Looking for a recipe that will add some flare to your summer bbq meals? This one is sure to be a family favourite. Mexican Street Style Corn on the Cob is easy to make and results in the delicous taste associated with street corn in Mexico. Mexican Street Corn has been a favourite of mine, since my family and I took our first trip to Mexican over 10 years ago. You can serve this as a side dish or as an appetizer.
Mexican Street Corn on the Cob
Turn up the flavour with this recipe!
- 4 ears of corn, husked
- For flavour sauce
- 2 tbsp of mayonnaise
- 1 tbsp of sour cream
- 1 tbsp of grated parmesan cheese
- 1/4 tsp of red chili power or to taste
- Parsley flakes
- For corn: Boil corn (3-5 min). Pat dry.
- Prepare the barbecue pit or a hot griddle pan.
- Put corn on grill (medium heat) and cook until corn begins to char. Usually takes about 5 minutes. Keep turning corn to get an even char around the corn.

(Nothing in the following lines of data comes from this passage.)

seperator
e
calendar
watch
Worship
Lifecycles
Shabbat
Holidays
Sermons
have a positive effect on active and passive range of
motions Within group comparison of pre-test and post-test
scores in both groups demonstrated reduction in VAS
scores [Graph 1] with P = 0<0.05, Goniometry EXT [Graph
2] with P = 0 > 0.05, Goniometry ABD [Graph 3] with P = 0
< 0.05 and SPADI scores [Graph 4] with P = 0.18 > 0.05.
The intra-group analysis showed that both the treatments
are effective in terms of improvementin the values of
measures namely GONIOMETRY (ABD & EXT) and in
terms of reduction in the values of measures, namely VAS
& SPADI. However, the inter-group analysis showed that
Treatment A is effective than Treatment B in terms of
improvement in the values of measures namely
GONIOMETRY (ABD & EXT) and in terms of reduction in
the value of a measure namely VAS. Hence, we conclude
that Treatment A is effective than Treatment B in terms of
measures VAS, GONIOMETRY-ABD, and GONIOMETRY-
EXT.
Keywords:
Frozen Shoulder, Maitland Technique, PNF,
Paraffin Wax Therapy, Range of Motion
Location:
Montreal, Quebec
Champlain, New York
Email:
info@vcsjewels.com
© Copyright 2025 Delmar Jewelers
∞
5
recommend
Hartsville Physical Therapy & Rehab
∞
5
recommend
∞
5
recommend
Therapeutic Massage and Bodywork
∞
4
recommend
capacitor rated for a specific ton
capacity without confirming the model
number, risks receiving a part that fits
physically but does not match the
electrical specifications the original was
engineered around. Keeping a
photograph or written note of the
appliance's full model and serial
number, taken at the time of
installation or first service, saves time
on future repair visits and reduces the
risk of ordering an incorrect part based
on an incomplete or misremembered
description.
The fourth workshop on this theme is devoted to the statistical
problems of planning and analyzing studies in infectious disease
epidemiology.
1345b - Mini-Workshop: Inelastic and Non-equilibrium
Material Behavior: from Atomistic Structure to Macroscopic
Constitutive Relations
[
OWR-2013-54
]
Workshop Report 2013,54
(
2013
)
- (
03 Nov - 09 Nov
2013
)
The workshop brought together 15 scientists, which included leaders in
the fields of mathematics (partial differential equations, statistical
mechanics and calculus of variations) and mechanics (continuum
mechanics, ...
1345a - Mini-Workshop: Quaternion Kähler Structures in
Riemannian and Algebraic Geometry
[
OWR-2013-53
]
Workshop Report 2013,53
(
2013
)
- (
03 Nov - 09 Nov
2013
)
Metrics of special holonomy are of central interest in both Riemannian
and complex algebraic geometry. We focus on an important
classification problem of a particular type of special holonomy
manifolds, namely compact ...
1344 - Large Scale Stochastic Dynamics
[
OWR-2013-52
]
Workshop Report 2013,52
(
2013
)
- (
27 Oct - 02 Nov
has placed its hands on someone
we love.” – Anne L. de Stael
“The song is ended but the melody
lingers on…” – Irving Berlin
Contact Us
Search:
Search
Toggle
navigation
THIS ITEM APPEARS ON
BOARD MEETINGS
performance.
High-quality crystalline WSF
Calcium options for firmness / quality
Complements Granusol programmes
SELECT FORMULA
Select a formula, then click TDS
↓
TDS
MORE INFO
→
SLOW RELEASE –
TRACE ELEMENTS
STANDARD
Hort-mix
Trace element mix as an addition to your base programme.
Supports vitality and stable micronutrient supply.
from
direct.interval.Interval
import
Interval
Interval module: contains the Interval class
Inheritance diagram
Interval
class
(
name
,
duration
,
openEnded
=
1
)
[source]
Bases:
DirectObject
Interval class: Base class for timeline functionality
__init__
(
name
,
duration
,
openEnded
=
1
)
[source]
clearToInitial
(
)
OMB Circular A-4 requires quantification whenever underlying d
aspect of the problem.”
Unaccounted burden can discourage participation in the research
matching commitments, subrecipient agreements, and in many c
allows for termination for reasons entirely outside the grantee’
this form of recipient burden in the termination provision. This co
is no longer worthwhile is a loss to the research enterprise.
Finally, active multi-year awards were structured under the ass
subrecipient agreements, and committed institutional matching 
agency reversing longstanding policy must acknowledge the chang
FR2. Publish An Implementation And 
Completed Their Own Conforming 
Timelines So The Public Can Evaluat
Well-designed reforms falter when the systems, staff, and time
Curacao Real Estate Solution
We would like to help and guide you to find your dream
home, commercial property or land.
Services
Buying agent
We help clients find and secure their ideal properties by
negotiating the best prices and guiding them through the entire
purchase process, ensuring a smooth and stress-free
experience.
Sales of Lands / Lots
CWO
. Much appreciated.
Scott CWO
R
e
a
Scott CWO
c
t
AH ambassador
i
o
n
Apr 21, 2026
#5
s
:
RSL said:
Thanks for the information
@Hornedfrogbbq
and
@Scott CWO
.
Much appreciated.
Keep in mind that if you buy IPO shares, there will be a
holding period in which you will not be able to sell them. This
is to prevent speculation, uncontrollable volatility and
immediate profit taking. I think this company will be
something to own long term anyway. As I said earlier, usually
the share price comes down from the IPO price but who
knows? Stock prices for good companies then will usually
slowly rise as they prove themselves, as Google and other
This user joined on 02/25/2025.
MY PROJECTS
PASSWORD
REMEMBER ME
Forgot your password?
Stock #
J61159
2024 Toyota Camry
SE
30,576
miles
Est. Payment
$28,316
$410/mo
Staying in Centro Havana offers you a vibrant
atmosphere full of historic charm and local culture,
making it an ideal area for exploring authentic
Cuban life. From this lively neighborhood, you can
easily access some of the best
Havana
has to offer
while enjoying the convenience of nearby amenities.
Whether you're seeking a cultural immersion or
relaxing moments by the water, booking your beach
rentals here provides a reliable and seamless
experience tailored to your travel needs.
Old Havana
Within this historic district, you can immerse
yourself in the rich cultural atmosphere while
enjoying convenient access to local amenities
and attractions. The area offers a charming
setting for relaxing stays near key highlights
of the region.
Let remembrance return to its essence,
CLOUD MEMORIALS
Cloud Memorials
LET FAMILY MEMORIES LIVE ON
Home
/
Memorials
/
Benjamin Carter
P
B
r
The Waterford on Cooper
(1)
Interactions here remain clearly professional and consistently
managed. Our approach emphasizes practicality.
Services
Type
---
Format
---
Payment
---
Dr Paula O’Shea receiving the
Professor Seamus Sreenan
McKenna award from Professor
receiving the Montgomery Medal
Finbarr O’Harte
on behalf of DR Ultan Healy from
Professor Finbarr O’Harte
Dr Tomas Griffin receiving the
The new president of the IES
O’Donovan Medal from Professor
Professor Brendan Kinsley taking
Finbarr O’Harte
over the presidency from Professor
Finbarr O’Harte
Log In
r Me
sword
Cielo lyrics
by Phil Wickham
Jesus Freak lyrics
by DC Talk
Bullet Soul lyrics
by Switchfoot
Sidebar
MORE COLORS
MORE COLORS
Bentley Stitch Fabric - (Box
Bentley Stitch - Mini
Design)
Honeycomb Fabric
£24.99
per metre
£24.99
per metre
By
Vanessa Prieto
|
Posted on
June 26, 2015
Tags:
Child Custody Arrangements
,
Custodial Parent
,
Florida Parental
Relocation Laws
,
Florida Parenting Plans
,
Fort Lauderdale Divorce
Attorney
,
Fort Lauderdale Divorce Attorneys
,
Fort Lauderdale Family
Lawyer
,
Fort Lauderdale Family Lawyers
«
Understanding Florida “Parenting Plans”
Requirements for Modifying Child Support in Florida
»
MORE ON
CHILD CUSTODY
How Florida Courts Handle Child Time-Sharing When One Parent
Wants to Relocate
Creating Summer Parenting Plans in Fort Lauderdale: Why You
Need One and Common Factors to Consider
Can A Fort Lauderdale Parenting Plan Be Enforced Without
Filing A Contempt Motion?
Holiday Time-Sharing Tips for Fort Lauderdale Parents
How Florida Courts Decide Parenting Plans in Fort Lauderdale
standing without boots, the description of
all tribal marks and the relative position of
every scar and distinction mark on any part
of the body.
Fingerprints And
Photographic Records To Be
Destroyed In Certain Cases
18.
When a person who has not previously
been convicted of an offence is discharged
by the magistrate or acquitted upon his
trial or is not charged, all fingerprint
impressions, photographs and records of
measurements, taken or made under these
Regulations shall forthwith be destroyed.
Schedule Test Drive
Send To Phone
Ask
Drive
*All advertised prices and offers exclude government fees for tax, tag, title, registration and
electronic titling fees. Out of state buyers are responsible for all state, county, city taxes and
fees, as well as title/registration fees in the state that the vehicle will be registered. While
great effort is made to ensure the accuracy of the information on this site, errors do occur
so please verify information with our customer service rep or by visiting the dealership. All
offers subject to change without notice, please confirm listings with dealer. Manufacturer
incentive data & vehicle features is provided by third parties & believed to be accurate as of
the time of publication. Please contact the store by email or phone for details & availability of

- For the flavour sauce: Mix mayonnaise, sour cream, parmesan cheese in a small bowl. Add chili powder, salt and pepper to taste.
- Add sauce to a piping bag. You can use a Ziploc bag as a piping bag by cutting off a corner.
- Drizzle flavour sauce over corn.
- Garnish with more grated parmesan and parsley flakes or chives.
- For a truly authentic flavour, use cojita cheese instead of grated parmesan cheese.